=== Section Start ===
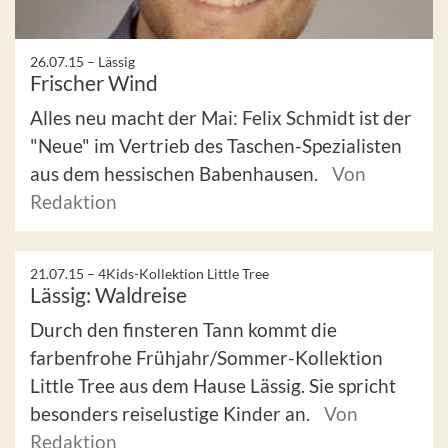
26.07.15 –
Lässig
Frischer Wind
Alles neu macht der Mai: Felix Schmidt ist der
"Neue" im Vertrieb des Taschen-Spezialisten
aus dem hessischen Babenhausen.
Von
Redaktion
21.07.15 –
4Kids-Kollektion Little Tree
Lässig: Waldreise
Durch den finsteren Tann kommt die
farbenfrohe Frühjahr/Sommer-Kollektion
Little Tree aus dem Hause Lässig. Sie spricht
besonders reiselustige Kinder an.
Von
Redaktion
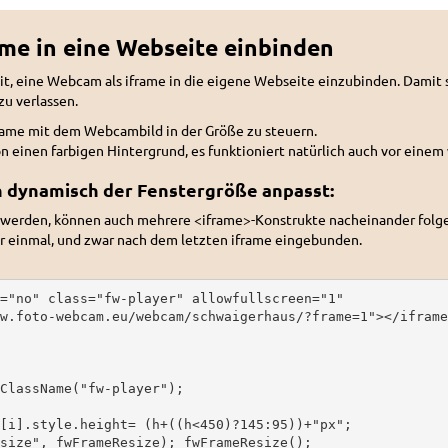
me in eine Webseite einbinden
t, eine Webcam als iframe in die eigene Webseite einzubinden. Dami
u verlassen.
rame mit dem Webcambild in der Größe zu steuern.
ion einen farbigen Hintergrund, es funktioniert natürlich auch vor eine
ch dynamisch der Fenstergröße anpasst:
werden, können auch mehrere <iframe>-Konstrukte nacheinander folg
ur einmal, und zwar nach dem letzten iframe eingebunden.
="no" class="fw-player" allowfullscreen="1" 

w.foto-webcam.eu/webcam/schwaigerhaus/?frame=1"></iframe>
ClassName("fw-player");

[i].style.height= (h+((h<450)?145:95))+"px";

size", fwFrameResize); fwFrameResize();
=== Section End ===
:: ABOUT THIS EXERCISE ::
Scan the material above for the string "Tree". Return each line where it occurs.

:: RESPONSE ::
4Kids-Kollektion Little Tree
Little Tree aus dem Hause Lässig. Sie spricht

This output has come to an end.